▶ _What to do_: Going line by line through the data below, how many lines contain the word "Ciências"? Give only the number.

[Source data Boundary: Start]

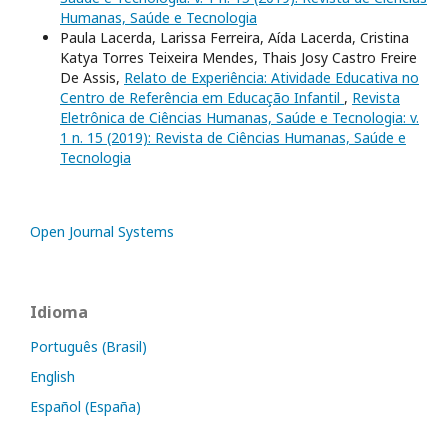
Humanas, Saúde e Tecnologia
Paula Lacerda, Larissa Ferreira, Aída Lacerda, Cristina
Katya Torres Teixeira Mendes, Thais Josy Castro Freire
De Assis,
Relato de Experiência: Atividade Educativa no
Centro de Referência em Educação Infantil
,
Revista
Eletrônica de Ciências Humanas, Saúde e Tecnologia: v.
1 n. 15 (2019): Revista de Ciências Humanas, Saúde e
Tecnologia
Open Journal Systems
Idioma
Português (Brasil)
English
Español (España)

[Source data Boundary: End]

▶ _Response_: 2